* [TASK TO CARRY OUT] Go through the data below. Pull out every line that has the word "diariamente".

[Page-level text extractions]
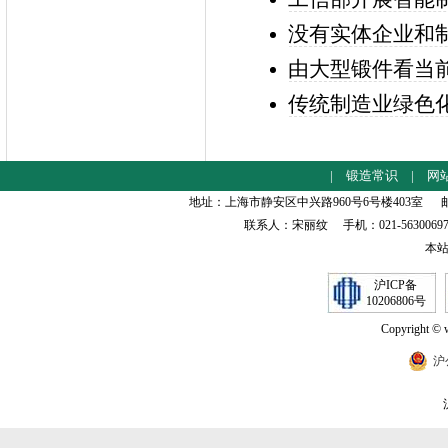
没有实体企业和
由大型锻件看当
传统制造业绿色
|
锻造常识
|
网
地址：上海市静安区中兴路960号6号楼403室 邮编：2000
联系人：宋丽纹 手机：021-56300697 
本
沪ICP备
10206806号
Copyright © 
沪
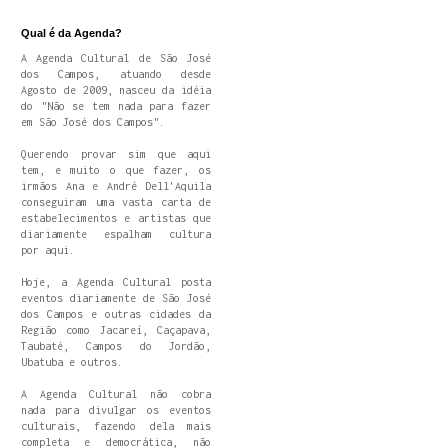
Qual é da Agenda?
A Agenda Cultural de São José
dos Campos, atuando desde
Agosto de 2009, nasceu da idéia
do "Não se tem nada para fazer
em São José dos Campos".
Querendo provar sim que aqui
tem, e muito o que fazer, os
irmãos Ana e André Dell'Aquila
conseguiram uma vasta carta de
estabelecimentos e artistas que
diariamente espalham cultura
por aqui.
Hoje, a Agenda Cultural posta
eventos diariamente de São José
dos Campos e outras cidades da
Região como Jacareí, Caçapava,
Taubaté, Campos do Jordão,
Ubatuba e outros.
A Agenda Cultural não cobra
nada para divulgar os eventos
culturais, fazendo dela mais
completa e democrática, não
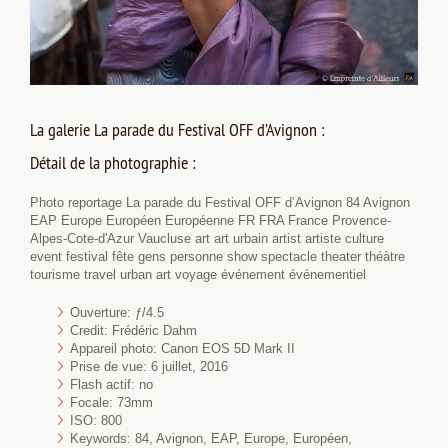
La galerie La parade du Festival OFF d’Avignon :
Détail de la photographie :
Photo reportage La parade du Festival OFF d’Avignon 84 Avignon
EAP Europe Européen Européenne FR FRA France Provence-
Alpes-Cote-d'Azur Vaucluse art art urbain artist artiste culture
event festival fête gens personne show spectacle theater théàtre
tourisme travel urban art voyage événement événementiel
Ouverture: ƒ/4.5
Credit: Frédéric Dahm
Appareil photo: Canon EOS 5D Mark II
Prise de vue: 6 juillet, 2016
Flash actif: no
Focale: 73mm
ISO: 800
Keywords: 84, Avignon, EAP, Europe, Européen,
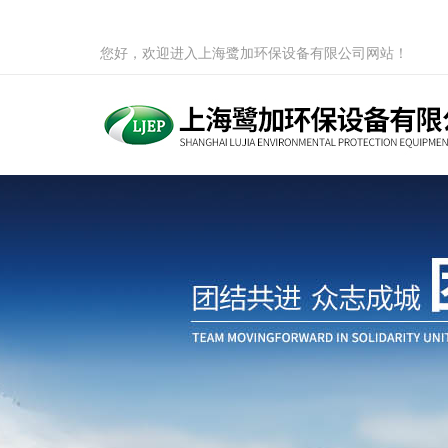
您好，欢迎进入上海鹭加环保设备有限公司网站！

--

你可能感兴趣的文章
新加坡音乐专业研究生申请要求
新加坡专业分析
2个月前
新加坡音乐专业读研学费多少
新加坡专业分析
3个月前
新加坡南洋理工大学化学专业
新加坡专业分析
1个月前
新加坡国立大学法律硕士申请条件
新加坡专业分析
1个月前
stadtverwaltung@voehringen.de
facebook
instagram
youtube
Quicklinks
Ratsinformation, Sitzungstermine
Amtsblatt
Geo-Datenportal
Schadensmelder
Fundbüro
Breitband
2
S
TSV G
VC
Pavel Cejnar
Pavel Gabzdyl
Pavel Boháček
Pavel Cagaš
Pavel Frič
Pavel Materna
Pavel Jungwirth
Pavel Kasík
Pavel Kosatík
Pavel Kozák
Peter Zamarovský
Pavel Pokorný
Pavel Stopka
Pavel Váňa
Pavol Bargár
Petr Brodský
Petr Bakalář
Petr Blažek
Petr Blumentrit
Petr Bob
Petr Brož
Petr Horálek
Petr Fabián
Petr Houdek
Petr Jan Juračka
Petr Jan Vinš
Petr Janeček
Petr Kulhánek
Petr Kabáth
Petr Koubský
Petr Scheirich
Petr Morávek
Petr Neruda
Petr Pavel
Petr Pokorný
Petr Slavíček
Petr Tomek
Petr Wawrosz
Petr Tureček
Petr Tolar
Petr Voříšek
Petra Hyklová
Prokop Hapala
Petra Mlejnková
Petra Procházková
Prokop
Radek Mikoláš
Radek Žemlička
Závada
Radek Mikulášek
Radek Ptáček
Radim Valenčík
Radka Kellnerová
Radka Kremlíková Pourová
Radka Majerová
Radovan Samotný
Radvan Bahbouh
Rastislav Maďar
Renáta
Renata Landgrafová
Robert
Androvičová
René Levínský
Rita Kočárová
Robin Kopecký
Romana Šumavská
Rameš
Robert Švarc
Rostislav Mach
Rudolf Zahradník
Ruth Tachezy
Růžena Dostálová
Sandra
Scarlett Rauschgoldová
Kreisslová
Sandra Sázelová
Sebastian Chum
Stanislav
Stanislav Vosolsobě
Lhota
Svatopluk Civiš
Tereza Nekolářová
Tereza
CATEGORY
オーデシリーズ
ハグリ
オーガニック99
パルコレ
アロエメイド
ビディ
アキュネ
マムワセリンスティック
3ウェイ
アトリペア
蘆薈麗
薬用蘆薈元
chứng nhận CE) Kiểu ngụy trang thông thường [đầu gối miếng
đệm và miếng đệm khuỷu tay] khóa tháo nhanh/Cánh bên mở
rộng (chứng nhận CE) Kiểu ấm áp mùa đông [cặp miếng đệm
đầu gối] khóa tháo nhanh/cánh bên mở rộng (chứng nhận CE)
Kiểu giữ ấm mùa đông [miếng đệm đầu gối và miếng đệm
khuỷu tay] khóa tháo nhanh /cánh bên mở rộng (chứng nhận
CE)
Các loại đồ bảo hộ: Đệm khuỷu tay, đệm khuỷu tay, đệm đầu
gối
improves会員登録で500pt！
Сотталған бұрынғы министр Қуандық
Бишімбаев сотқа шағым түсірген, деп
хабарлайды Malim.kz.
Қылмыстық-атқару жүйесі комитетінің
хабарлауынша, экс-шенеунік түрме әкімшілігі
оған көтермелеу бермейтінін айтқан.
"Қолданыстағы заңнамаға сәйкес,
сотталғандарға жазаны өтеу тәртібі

* [RESPONSE AREA]
diariamente espalham cultura
eventos diariamente de São José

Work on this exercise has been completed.